Now I've managed to find a discarded 2004 Mitsubishi Galant made entirely of such fixes, so let's admire what a motivated car owner can do when the wallet is thin yet the creativity is fat.
This car started out its life clad in black paint, and we all know how hard it is to hide dents on a shiny black car. The solution: a thick coat of flat white house paint, applied quickly (and probably in a rainstorm).
In fact, with a coat of Colorado snow this car looked like the mid-2000s sedan version of the generic consumer-goods packaging you used to see in supermarkets, 40 years ago. I had to brush off some snow just to figure out what manufacturer made the thing, and even then it took some doing (OK, fine, I just looked at the build tag on the driver's door jamb).
A world class vehicle, built at the former Diamond-Star Motors plant in Normal, Illinois (where Rivians are built now).
When the outside door handles break off on your ride, you will suffer (especially if it's the driver's door and the driver's-side rear door, which is the case here).
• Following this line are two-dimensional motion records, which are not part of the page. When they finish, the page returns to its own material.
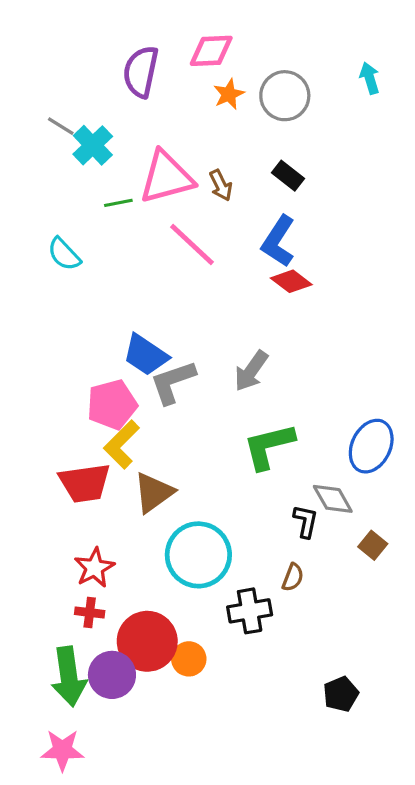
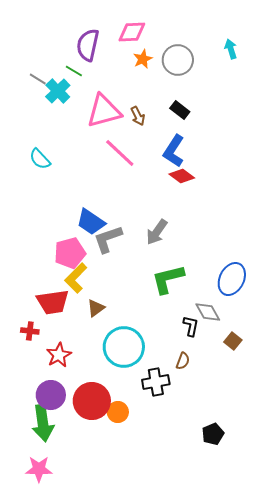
green line: (118, 203) -> (74, 71), moved, turned 42
brown triangle: (154, 492) -> (96, 308), size x0.7
red cross: (90, 612) -> (30, 331), moved
purple circle: (112, 675) -> (51, 395), moved

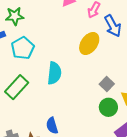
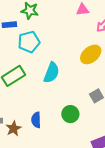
green circle: (108, 107) -> (70, 114), moved

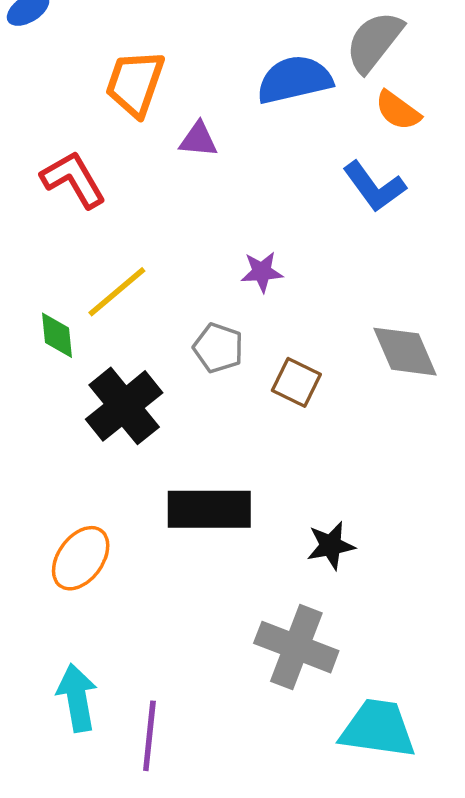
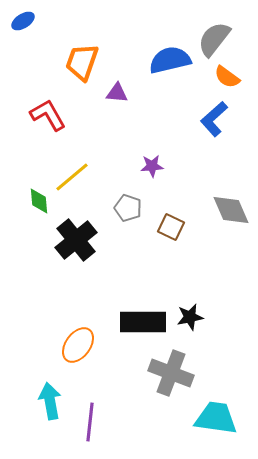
blue L-shape: (374, 187) -> (214, 119), turned 84
black rectangle: (209, 509) -> (143, 322), moved
orange ellipse: (81, 558) -> (78, 345), moved

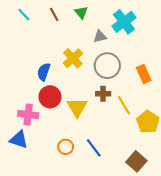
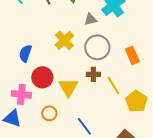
blue semicircle: (44, 72) -> (25, 53), moved
orange circle: (66, 147) -> (49, 113), moved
The final owner of this car got tired of climbing in through the passenger side and used the old loop-of-wire trick to solve the problem.
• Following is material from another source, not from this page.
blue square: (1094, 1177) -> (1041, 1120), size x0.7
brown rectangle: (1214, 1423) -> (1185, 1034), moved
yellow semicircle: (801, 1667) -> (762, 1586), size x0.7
I've seen many variations of this theme on junkyard vehicles, with shoelaces, single strands of finger-slicing picture-hanger wire, and (my all-time favorite) a rope snaking inside to the interior driver's door latch.
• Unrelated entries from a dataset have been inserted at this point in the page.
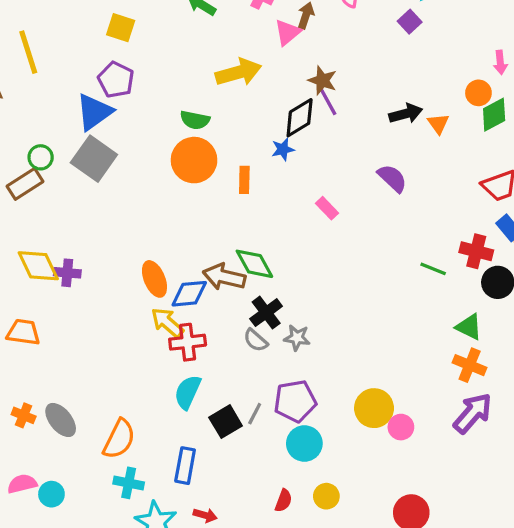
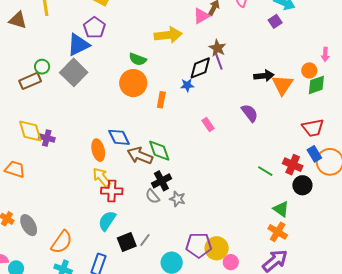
orange triangle: (438, 124) -> (282, 85), size x1.6
blue diamond: (189, 294) -> (119, 137), moved, turned 60
purple pentagon: (295, 401) -> (199, 245), moved

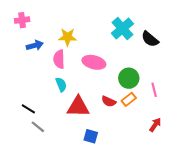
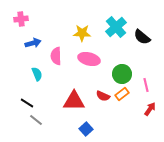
yellow star: (67, 37) -> (82, 33), moved
cyan semicircle: (61, 85) -> (37, 74), moved
red arrow: (155, 125) -> (150, 109), moved
blue square: (91, 136) -> (86, 129), turned 32

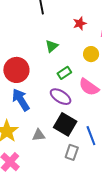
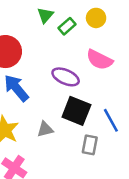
green rectangle: (64, 73) -> (67, 26), moved

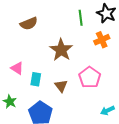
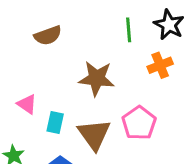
brown star: (61, 50) -> (97, 78), turned -30
brown triangle: (61, 86) -> (94, 134), size x1.6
This one uses double-twisted coat-hanger wire, which should be easier on the fingers than thinner single-strand stuff. The brass plumbing compression fitting appears to be an attempt to keep sharp wire ends from causing discomfort, or maybe it was just on hand and was added as a bit of whimsical decor.
Does it work? You bet it does!
The left-hand rear door would have benefited from the same fix, but who's got time for that? The rear-seat passengers can just get in on the other side.
There are many personalizing touches inside, including these decals obscuring the driver's view of the gauges.
Is this a reference to the Australian winery? Or a character in a TV show? A Southern California math teacher? An inflatable fat cat displayed by Philadelphia supporters of a wealth tax? We may never know.
Perhaps it's an homage to the great song on the Heavy Metal soundtrack, from the pride of Knoxville (no, not this pride of Knoxville).
When it came time to send this car on its final ride behind a tow truck (which is always sad), the Looney Tunes floormat wasn't deemed worth rescuing by the Galant's final owner.
We're not done yet. You don't want to drive a car with busted-out side glass (or a power window stuck in the down position), of course, so this Mitsubishi got one of the better tape-and-plastic-sheeting repairs I've seen. This looks like Huber wall-sheathing flashing tape with touch-up using many layers of clear shipping tape. It was still keeping out most of the weather in the junkyard, months after the tape went on, so I give it a high Field-Expedient Repair rating.
I couldn't quite figure out what was going on with the taillights. The lenses had been removed, either via customizing intent or by a crash, and the reflectors spray-painted red. My guess is that one or two bulbs still worked and this setup was a nod to legality. The assemblies are held in with wire. Not quite up to the quality of the door latches, but we must respect the intent.
A right side mirror isn't required by law in most states (as long as you have a rear window and an inside center mirror), but a big Mitsubishi sedan is a lot easier to drive with one. I've seen some good mirror fixes in junkyards, but this one wins bonus points for cleverness: a bicycle mirror screwed directly into the stump of the long-departed factory mirror.
Made in Boulder, because it's best to shop local when you're fixing your car.